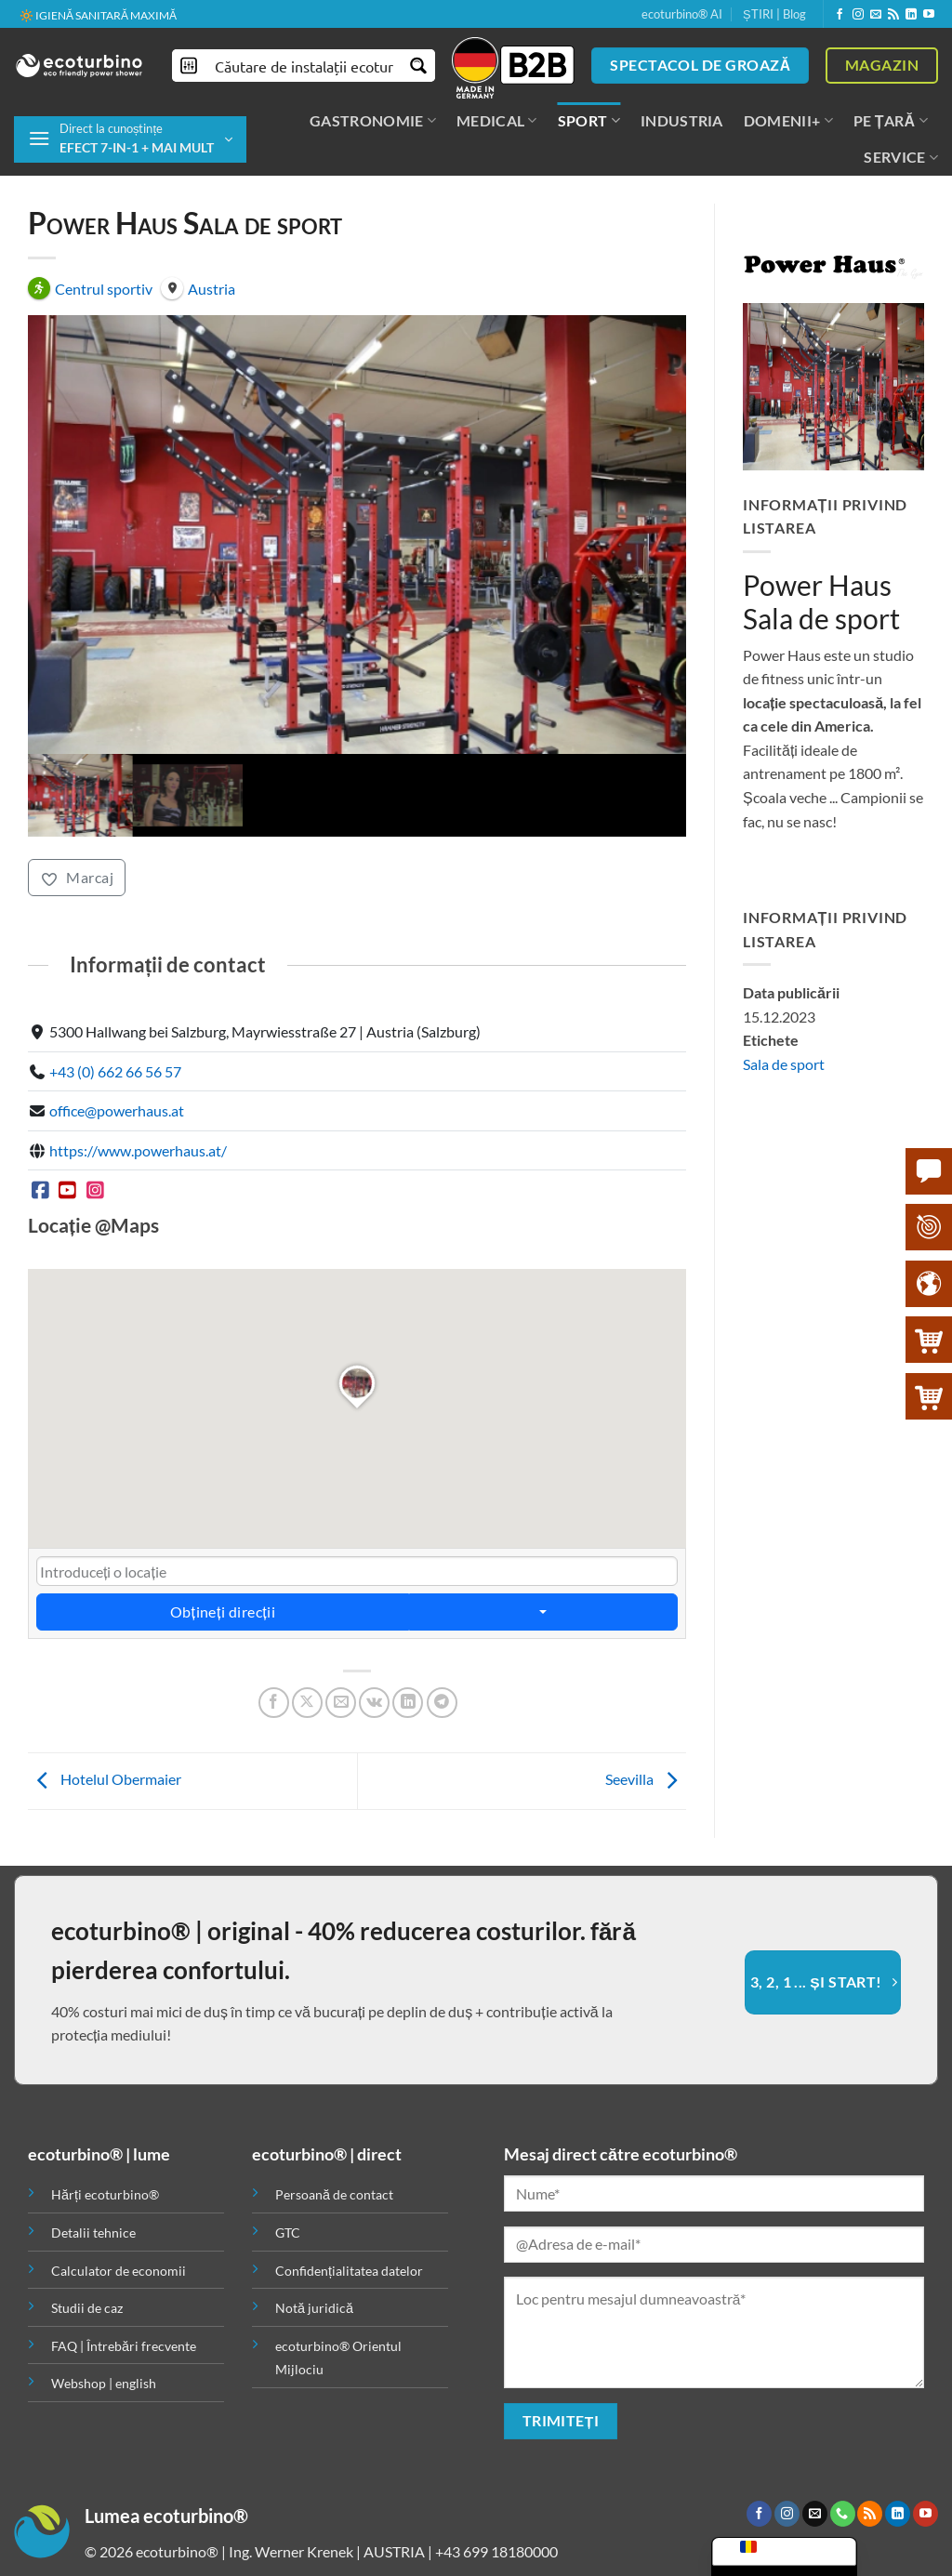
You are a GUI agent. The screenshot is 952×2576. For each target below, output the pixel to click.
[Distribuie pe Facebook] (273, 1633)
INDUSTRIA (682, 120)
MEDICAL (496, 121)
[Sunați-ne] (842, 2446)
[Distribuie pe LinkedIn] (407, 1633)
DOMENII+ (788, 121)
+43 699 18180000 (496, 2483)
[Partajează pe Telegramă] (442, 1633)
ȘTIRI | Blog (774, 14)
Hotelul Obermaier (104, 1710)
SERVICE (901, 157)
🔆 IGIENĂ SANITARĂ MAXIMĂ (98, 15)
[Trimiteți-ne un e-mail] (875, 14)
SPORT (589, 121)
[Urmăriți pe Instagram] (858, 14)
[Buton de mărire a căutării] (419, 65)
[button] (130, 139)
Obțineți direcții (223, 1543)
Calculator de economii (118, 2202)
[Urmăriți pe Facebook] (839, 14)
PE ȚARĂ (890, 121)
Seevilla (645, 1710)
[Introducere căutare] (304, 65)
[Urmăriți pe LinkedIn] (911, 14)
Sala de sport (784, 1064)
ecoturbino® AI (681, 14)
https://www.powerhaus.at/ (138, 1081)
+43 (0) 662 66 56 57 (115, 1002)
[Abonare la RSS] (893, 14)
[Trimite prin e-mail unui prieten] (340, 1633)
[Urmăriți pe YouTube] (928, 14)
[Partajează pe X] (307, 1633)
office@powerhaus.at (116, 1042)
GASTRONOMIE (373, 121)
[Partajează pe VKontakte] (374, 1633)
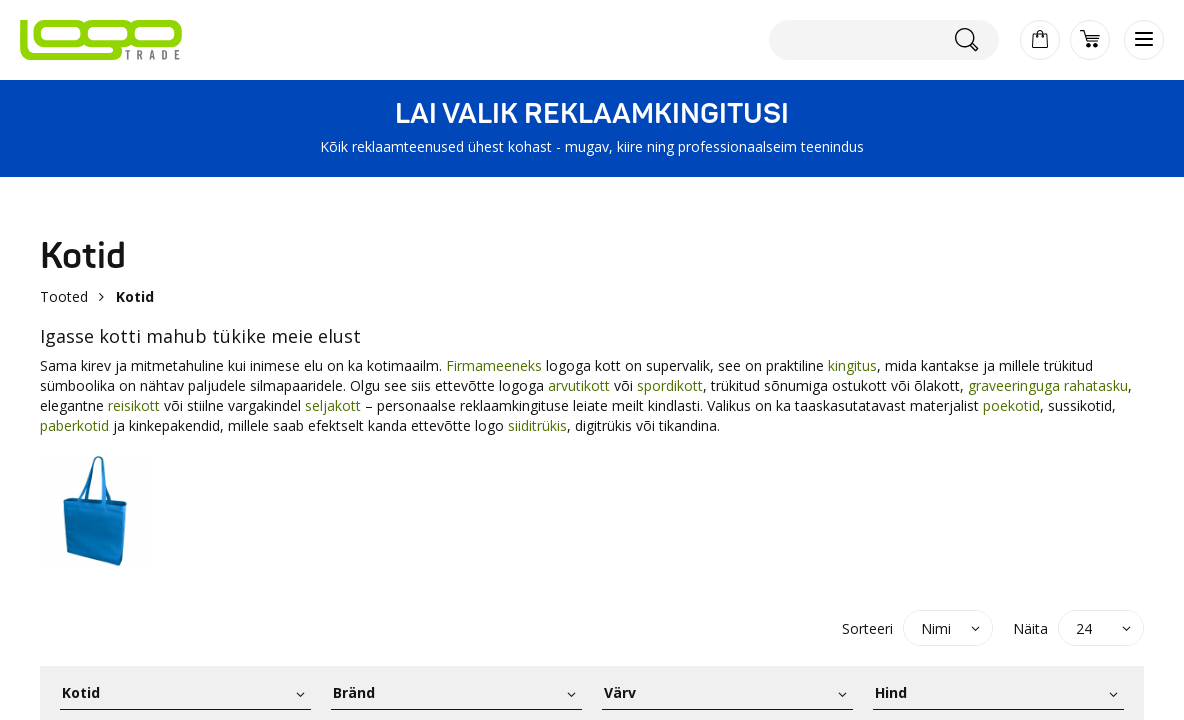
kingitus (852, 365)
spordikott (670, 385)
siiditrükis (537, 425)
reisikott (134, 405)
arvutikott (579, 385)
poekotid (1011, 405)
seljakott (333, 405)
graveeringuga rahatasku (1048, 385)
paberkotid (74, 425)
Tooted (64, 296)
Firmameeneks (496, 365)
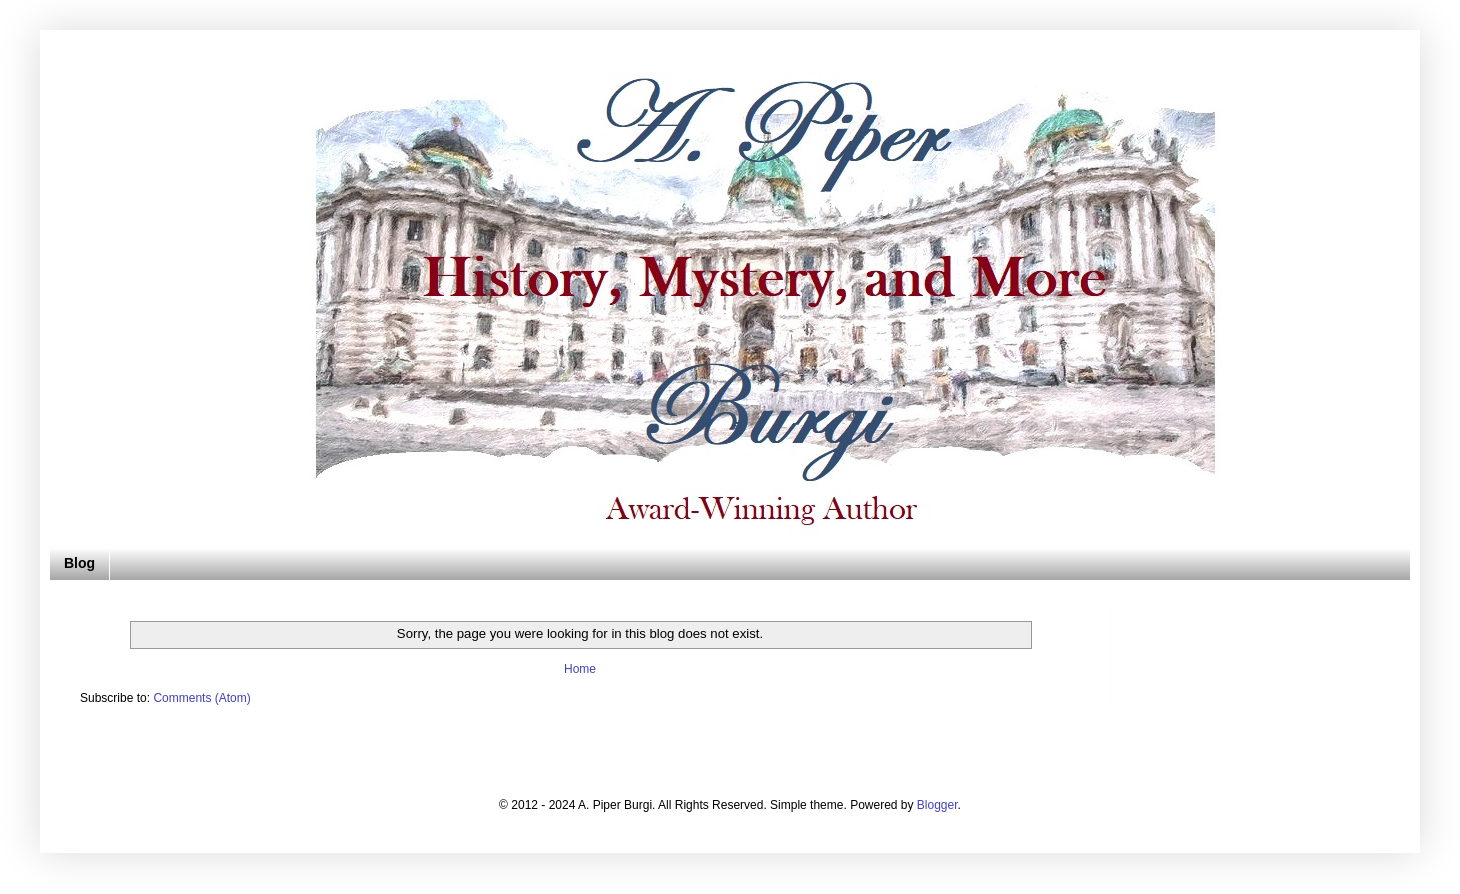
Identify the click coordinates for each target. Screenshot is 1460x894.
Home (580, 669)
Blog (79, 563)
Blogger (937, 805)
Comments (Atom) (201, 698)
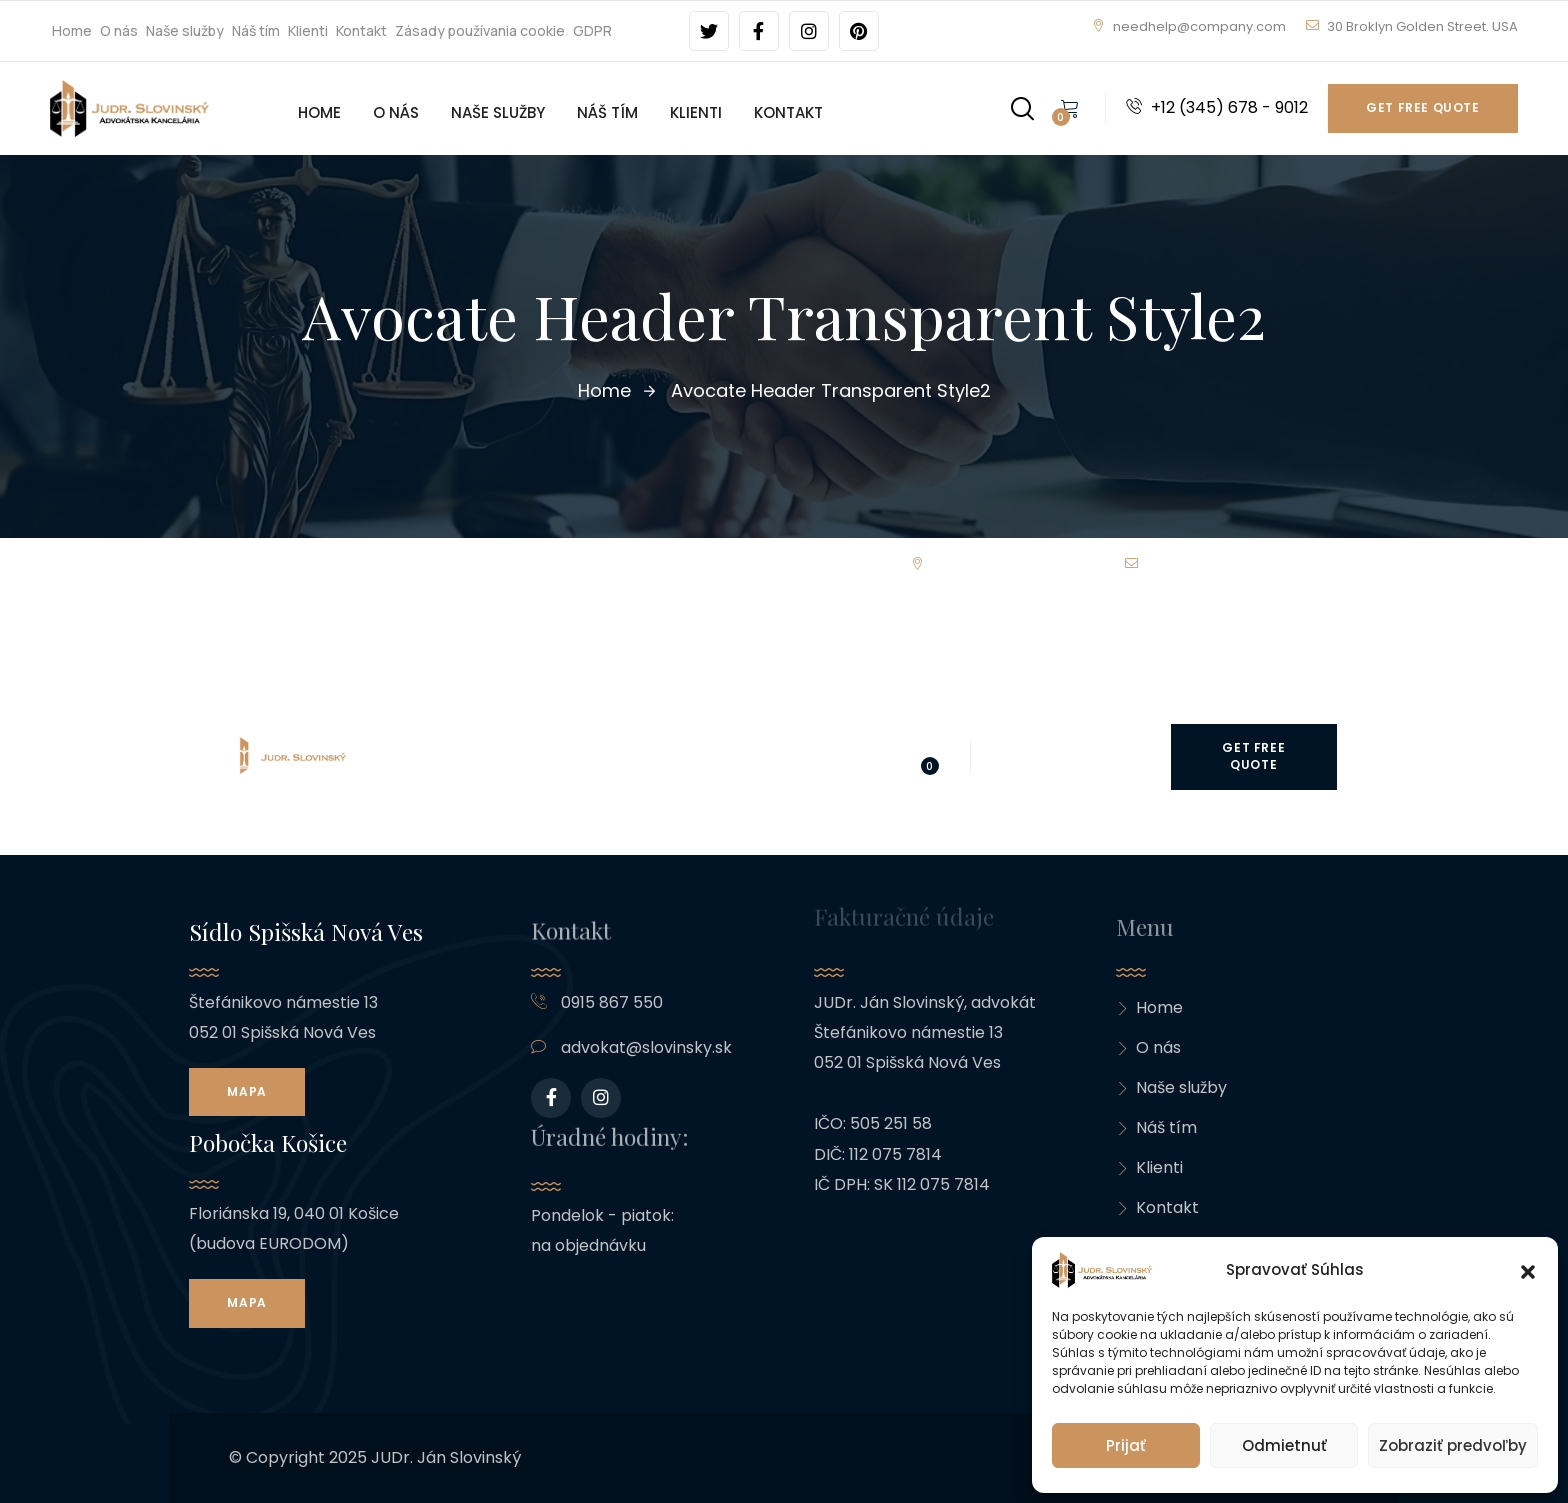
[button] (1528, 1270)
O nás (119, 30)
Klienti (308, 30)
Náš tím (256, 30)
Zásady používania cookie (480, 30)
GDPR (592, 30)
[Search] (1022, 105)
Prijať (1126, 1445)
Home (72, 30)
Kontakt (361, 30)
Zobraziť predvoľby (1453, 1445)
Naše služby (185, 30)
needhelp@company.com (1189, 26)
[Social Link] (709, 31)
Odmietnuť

★ ★ ★ ★ ★ ★ ★

EXERCISE OBJECTIVE >> Exactly the lines from the one containing "Zásady používania cookie (480, 30)" through the end of the records should be reproduced, and no others.

SOLUTION TO THIS TASK >>
Zásady používania cookie (480, 30)
GDPR (592, 30)
[Search] (1022, 105)
Prijať (1126, 1445)
Home (72, 30)
Kontakt (361, 30)
Zobraziť predvoľby (1453, 1445)
Naše služby (185, 30)
needhelp@company.com (1189, 26)
[Social Link] (709, 31)
Odmietnuť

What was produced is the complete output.